上の図のようにケトン食(左側の青いグラフ)はBond-Laderビジュアルアナログスケールの3つの要素すべてと正の関連性がありました。 Aは注意力、Bは満足感、Cは落ち着きで、ケトン食では他の食事よりもスコアが良くなりました。
上の図は知覚ストレスのスコアで、ケトン食は有意にスコアを減少させました。
上の図はAがうつ、Bが不安、Cが感情的ストレス、Dが孤独感 です。ケトン食はどのスコアも有意に低くなりました。
ケトン食の期間の長さは注意力、満足感、落ち着きと正の相関があり、知覚ストレスは負の関連がありました。感情的ストレスと不安も負の関連がありました。
つまり、ケトン食を長く続けるほど様々な精神的、感情的に幸福度が向上することになります。
ケトーシス、つまりケトン体値のレベルとの関連はどの項目も関連はありませんでした。
測定 | 項目 | ケトン食の違い |
---|---|---|
Bond Lader ビジュアルアナログスケール | 注意力 | ↑ |
満足感 | ↑ | |
落ち着き | ↑ | |
知覚ストレススケール | ストレス(認知) | ↓ |
うつ病、不安、ストレススケール | うつ | ↓ |
不安 | ↓ | |
ストレス(感情的) | ↓ | |
孤独 | 孤独 | ↓ |
上の表はケトン食による変化のまとめです。ケトン食は他の食事と比べて、落ち着き、満足感、注意力などの気分を改善し、不安やうつ感が少なく、知覚的および感情的ストレスが低くなります。孤独感も少なくなります。
つまり、糖質制限は身体的な健康だけでなく、精神的な健康にも大きな利益を与える食事だと言えるのです。

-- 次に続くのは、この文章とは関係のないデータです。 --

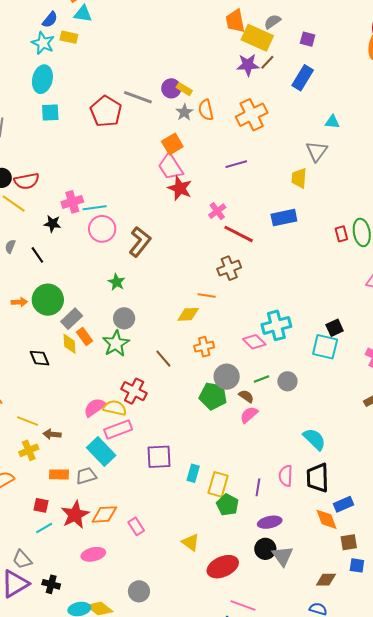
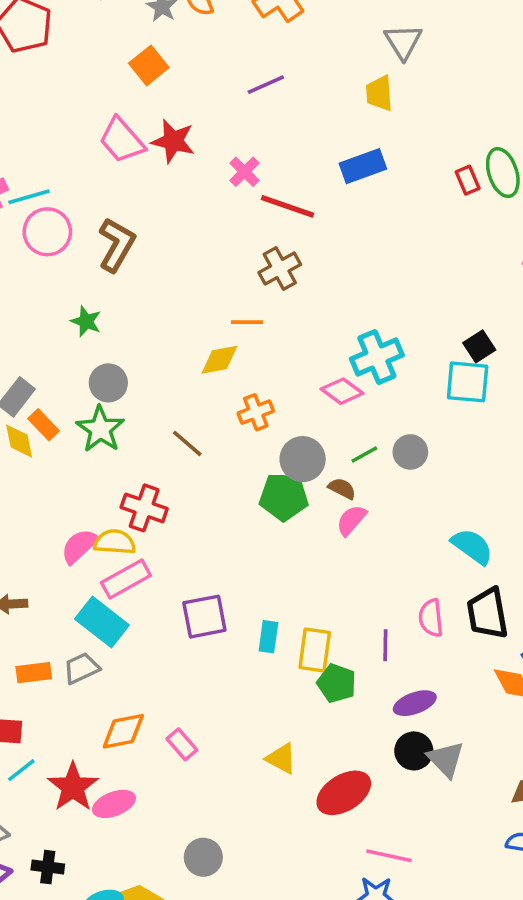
pink trapezoid: (170, 167) -> (122, 140), moved
red star: (75, 515) -> (73, 787), moved

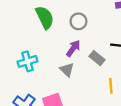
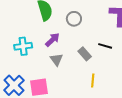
purple arrow: (73, 48) -> (52, 40), moved

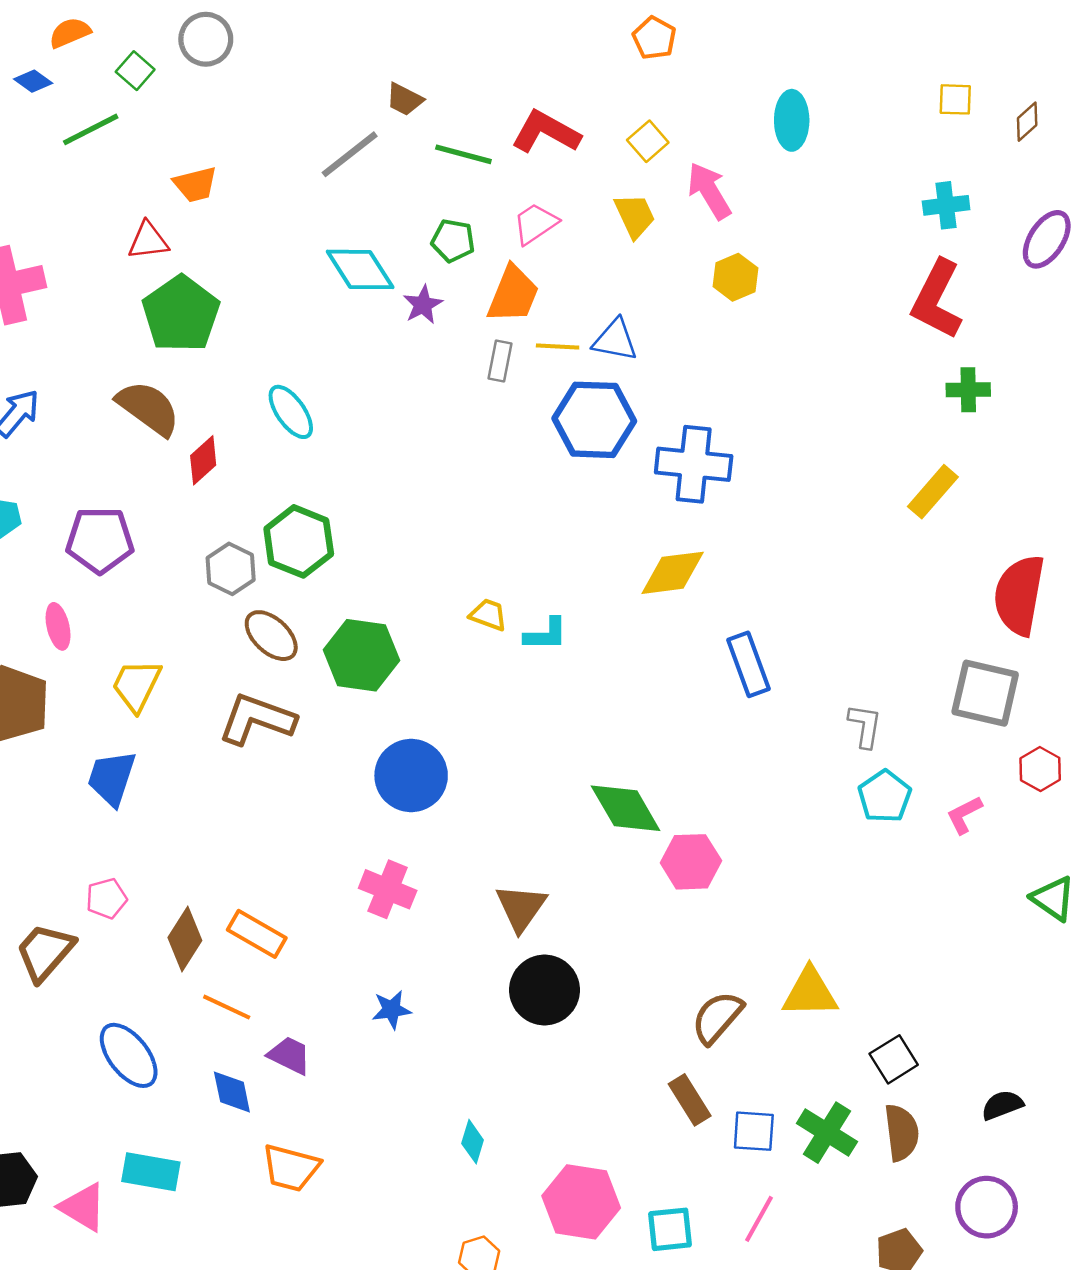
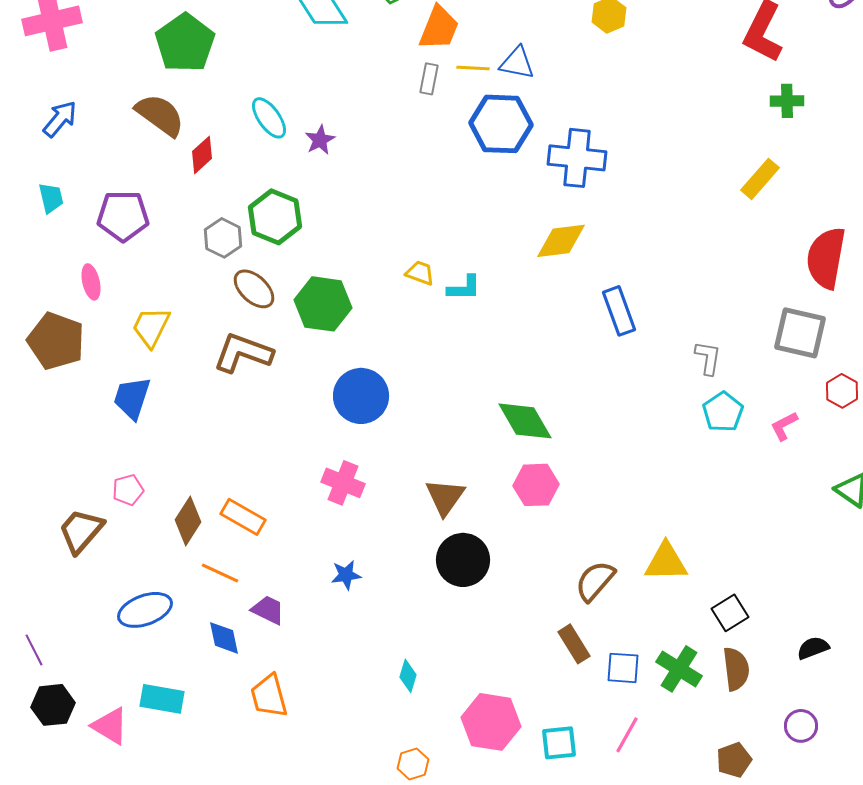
purple star: (423, 305) -> (320, 140), moved
pink hexagon: (691, 862) -> (536, 485), moved
blue ellipse: (129, 1055) -> (145, 610), turned -72
orange trapezoid: (291, 1168) -> (269, 696), turned 60
purple circle: (987, 1207) -> (801, 726), size x0.7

精神的、感情的に不安定になる場合、それはもしかしたら食事によるものかもしれません。実際に糖質過剰摂取では血糖値が乱高下し、機能性低血糖なども起こる可能性が高くなります。機能性低血糖では不安になったり、落ち着きがなくなったり、注意力が低下したりします。
気分が落ち込む前に、まずは糖質制限ですね。
「Ketogenic Diet has a positive association with mental and emotional well-being in the general population」
「ケトン食は、一般の人々の精神的および感情的な幸福と正の関連性を持っている」(原文はここ)
以前は、運動継続で感情コントロールを
維持していましたが、
糖質制限も始めてからは、
感情面だけでなく、認知面にも
良い影響を実感しています。
鈴木武彦さん、コメントありがとうございます。
糖質制限、本当に良いことばかりですね。
やらないのがもったいないです。
清水先生 いつもありがとうございます
私は糖質制限するまでは仕事のストレスで不眠や抜け毛や酷く、笑顔作ることも殆ど無かったのですが、今はよく眠れるようになり抜け毛もなくなり笑顔も増えました。
作り笑いでも意識的に笑顔を作るとひとは幸せホルモンのセレトニンが分泌されて、幸せな気分になるそうです
いのっちさん、コメントありがとうございます。
糖質制限での様々な改善良かったですね。
セロトニンが幸せホルモンであるかどうかは、ちょっと疑っていますが、笑顔は良いですね。